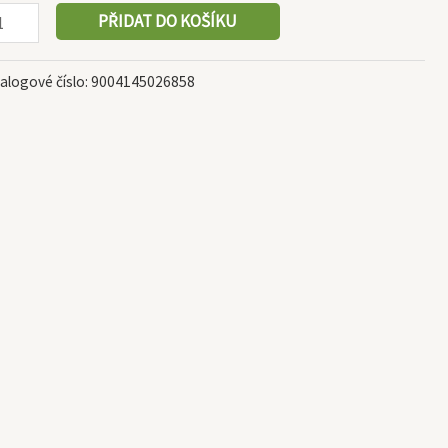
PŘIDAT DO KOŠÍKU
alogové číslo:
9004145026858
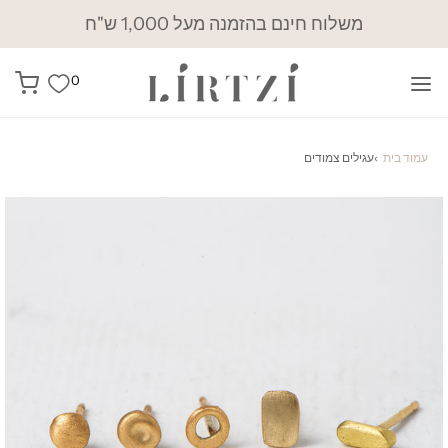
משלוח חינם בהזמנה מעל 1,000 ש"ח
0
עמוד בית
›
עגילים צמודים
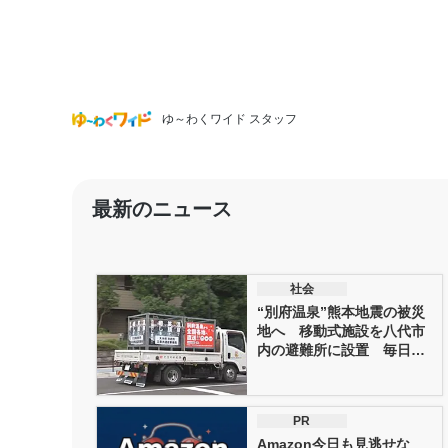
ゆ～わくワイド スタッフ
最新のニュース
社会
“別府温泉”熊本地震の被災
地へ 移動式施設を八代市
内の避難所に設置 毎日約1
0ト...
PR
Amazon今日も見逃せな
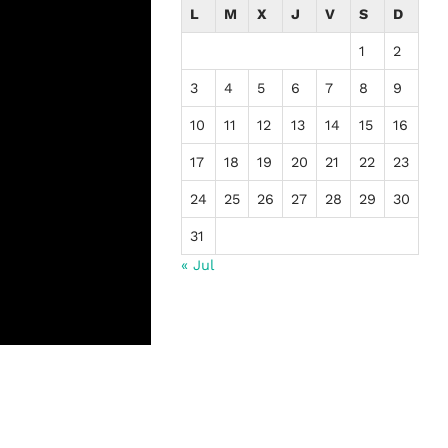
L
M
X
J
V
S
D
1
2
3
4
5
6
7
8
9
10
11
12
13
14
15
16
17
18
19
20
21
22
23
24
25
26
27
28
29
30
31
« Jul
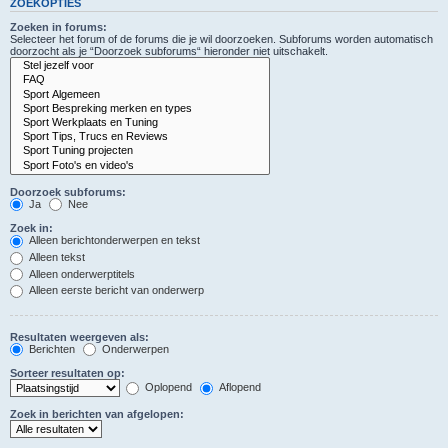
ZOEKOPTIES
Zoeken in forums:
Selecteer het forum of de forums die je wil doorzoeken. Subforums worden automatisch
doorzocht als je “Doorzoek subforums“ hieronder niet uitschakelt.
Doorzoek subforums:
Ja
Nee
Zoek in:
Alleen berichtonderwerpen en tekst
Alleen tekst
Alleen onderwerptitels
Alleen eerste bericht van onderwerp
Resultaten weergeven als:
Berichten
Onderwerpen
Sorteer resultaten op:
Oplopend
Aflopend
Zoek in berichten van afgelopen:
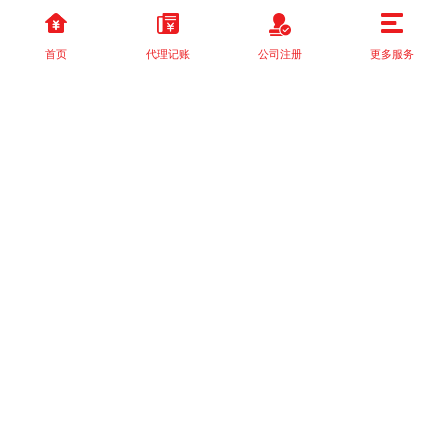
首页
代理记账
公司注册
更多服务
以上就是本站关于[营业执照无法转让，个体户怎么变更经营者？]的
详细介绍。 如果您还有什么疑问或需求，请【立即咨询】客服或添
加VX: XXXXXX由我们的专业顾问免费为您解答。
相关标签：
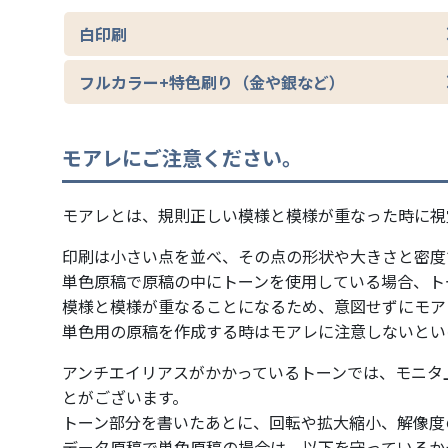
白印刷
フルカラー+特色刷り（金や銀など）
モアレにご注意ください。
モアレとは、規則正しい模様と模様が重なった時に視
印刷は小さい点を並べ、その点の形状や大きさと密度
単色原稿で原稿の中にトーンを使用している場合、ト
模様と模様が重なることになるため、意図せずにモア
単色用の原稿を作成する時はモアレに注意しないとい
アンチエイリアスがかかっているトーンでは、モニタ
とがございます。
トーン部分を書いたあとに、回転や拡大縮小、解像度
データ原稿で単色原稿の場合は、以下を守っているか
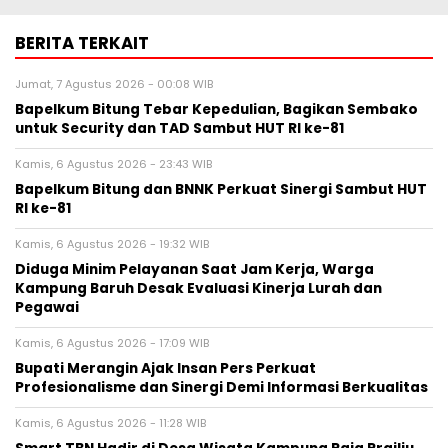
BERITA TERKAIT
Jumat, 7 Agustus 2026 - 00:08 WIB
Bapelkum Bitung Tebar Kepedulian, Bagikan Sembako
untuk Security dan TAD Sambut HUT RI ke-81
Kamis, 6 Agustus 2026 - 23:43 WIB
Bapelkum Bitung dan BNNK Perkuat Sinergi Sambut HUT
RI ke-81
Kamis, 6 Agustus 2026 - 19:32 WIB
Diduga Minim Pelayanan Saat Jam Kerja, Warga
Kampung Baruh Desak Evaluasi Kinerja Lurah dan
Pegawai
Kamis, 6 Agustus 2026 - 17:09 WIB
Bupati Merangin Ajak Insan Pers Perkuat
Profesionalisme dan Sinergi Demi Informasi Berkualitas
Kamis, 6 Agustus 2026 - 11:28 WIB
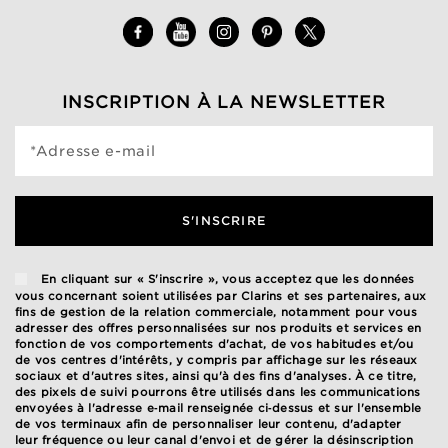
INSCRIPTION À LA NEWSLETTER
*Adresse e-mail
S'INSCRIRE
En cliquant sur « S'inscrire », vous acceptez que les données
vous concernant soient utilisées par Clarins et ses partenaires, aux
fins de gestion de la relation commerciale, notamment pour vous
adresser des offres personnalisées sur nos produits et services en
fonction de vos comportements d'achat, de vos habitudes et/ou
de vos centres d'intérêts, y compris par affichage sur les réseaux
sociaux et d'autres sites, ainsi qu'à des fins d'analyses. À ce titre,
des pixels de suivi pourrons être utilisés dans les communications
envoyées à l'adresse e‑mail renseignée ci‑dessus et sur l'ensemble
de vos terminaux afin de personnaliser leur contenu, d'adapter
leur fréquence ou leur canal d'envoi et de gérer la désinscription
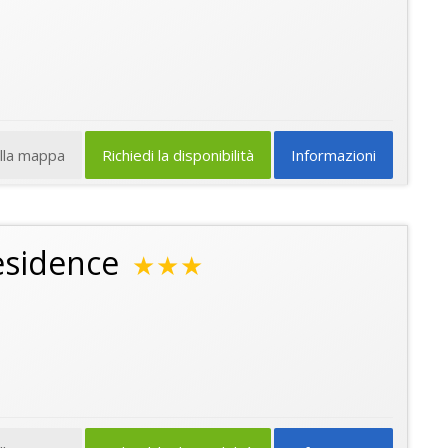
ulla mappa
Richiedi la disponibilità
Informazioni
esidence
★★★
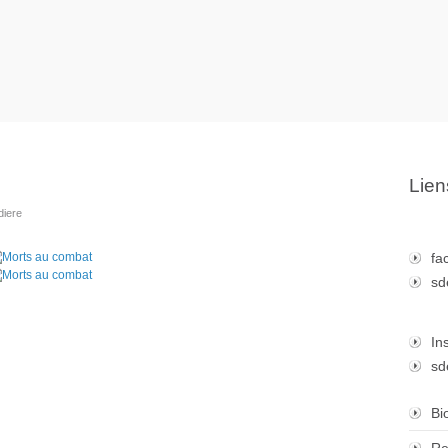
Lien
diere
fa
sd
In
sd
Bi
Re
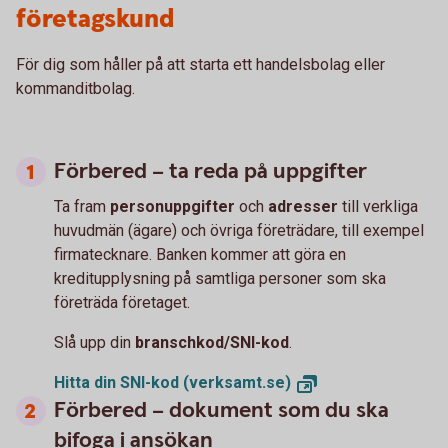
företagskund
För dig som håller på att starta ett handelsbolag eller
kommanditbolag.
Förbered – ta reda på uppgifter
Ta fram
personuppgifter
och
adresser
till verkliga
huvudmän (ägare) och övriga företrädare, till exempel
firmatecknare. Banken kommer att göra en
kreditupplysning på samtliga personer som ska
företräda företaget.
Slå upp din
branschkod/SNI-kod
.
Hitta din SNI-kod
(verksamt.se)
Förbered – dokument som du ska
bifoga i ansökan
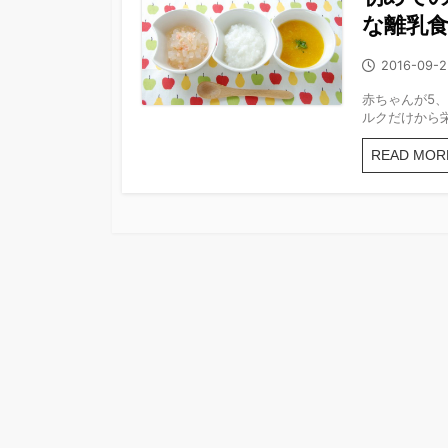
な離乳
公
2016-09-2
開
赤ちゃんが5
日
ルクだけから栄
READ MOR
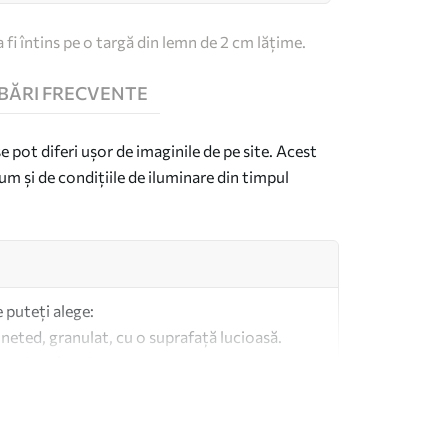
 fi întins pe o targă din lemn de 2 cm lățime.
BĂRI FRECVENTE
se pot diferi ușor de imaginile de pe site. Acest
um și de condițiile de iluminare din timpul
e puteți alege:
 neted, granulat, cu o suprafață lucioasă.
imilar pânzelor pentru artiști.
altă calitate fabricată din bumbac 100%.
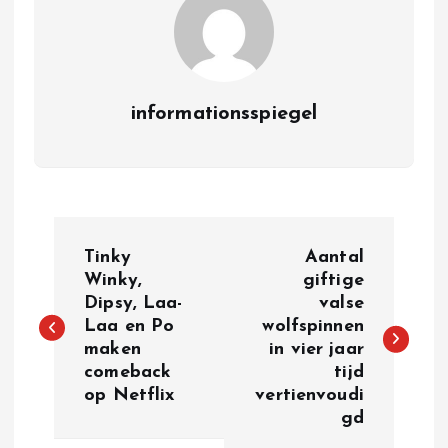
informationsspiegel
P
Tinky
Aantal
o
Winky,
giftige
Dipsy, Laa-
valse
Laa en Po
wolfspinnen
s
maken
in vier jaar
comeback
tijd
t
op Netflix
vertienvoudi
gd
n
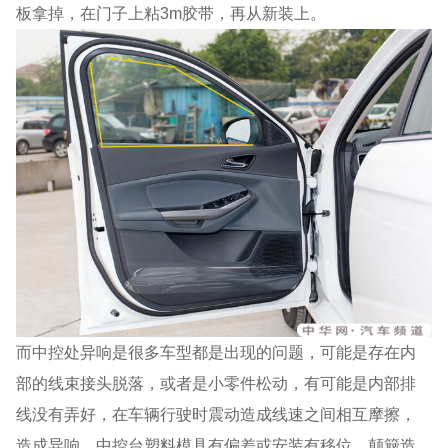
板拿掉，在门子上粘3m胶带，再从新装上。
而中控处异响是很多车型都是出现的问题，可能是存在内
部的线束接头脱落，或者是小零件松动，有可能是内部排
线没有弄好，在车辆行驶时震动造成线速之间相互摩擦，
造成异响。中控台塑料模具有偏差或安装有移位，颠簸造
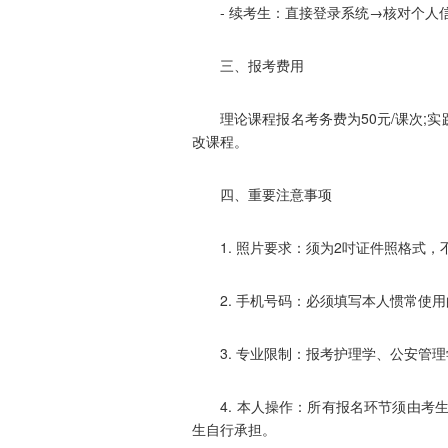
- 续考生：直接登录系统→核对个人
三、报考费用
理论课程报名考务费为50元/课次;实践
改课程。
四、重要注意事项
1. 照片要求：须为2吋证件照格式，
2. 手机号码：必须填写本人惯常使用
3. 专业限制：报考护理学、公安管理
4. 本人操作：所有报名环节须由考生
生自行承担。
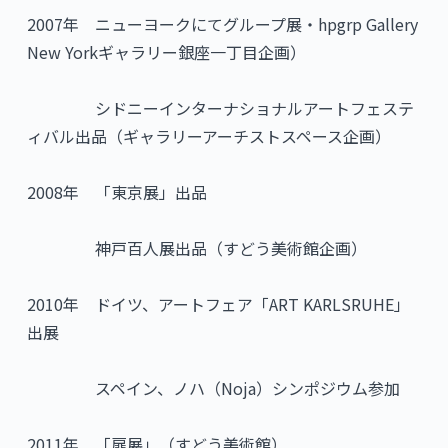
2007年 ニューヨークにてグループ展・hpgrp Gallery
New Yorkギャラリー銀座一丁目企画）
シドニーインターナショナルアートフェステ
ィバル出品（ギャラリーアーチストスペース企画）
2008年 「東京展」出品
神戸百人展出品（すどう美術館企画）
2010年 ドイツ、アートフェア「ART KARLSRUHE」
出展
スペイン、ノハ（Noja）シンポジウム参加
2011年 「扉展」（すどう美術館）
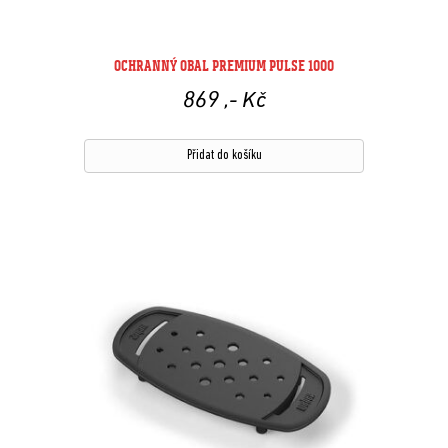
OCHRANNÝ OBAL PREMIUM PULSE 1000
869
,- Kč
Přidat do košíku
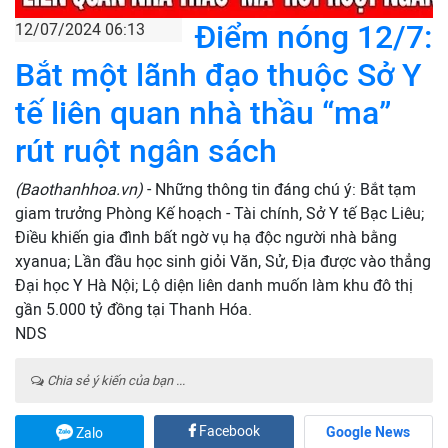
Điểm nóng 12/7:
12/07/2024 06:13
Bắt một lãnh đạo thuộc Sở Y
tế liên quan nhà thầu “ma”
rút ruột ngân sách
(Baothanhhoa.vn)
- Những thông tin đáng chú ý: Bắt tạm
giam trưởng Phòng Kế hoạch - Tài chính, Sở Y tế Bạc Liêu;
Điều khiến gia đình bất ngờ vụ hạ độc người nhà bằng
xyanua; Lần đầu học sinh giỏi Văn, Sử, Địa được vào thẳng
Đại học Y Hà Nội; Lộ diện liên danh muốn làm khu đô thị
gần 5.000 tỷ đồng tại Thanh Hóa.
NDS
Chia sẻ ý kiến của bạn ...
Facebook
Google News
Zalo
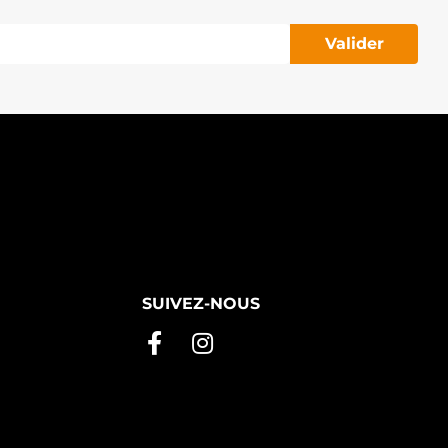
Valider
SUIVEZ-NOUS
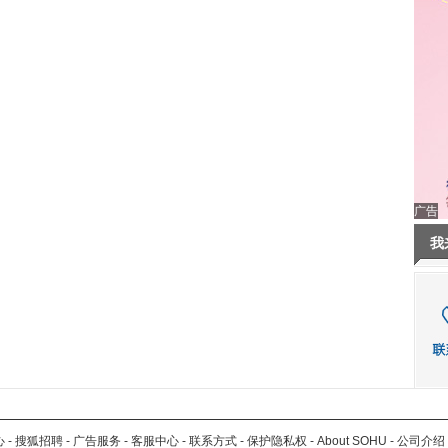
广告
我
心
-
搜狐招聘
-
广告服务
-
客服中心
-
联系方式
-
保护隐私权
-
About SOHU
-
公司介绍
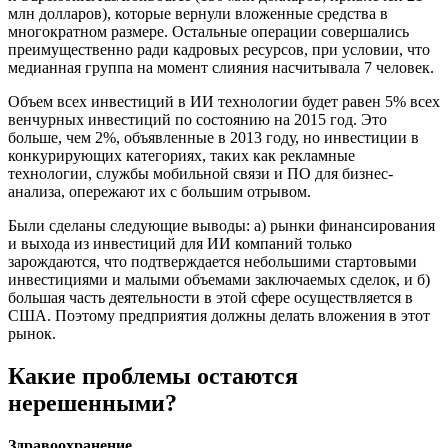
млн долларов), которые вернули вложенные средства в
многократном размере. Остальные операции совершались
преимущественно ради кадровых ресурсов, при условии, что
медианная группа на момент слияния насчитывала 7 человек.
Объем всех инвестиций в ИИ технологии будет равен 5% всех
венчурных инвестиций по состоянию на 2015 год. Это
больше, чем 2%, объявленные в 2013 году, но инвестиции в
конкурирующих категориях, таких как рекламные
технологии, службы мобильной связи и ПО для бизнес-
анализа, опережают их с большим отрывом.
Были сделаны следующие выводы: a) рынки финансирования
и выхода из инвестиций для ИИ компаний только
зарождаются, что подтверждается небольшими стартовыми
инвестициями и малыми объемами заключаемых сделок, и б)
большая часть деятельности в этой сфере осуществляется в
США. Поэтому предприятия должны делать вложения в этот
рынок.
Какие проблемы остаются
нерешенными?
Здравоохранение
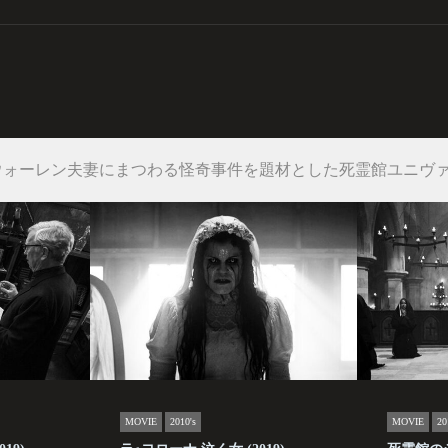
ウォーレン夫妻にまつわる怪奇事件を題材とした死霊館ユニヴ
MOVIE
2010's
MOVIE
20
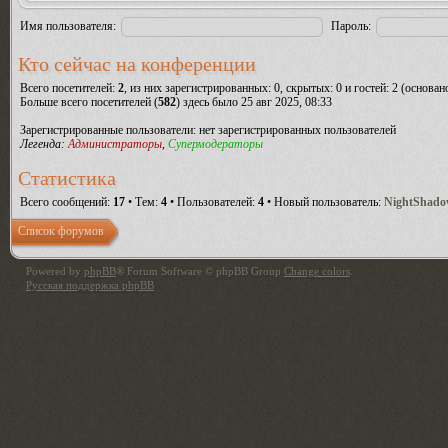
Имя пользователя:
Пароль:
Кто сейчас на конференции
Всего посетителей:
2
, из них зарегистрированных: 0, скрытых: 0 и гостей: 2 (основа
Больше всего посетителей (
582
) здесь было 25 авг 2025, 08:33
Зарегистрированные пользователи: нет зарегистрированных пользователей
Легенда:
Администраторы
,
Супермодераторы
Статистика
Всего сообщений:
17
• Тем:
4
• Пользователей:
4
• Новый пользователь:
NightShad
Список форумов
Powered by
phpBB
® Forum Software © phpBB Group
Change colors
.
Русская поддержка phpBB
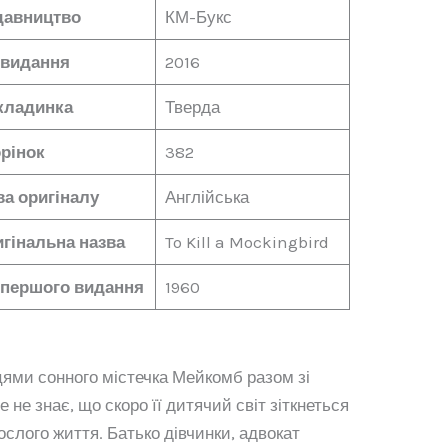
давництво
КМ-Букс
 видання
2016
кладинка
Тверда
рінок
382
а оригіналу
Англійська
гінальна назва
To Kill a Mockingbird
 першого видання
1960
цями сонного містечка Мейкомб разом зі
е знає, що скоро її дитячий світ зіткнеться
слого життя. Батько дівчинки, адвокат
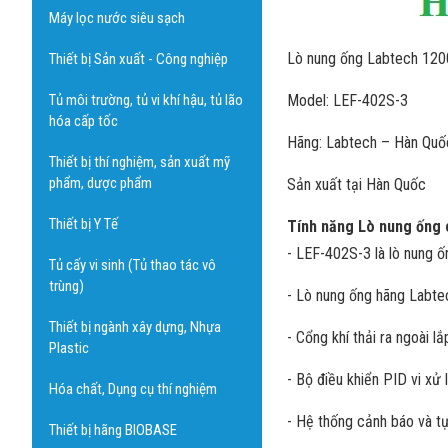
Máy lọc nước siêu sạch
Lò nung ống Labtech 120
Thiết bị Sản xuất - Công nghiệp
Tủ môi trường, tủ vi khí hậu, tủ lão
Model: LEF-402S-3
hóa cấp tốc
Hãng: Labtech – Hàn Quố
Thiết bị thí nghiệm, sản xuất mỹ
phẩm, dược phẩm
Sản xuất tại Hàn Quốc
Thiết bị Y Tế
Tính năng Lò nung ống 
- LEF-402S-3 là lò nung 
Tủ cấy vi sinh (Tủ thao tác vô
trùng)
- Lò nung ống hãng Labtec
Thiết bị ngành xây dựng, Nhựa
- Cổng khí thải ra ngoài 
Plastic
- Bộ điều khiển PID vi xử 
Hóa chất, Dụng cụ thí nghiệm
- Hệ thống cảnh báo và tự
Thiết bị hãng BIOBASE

┄┄┄┄┄┄

Only one part of the listing is wanted: the lines from the one containing "se pot diferi" through the one containing "板拿掉，在门子上粘3m胶带，再从新装上。", both included. Please transcribe it exactly, leaving out the pictures.

se pot diferi ușor de imaginile de pe site. Acest
um și de condițiile de iluminare din timpul
e puteți alege:
 neted, granulat, cu o suprafață lucioasă.
imilar pânzelor pentru artiști.
altă calitate fabricată din bumbac 100%.
informationsspiegel
P
Tinky
Aantal
o
Winky,
giftige
Dipsy, Laa-
valse
Laa en Po
wolfspinnen
s
maken
in vier jaar
comeback
tijd
t
op Netflix
vertienvoudi
gd
n
板拿掉，在门子上粘3m胶带，再从新装上。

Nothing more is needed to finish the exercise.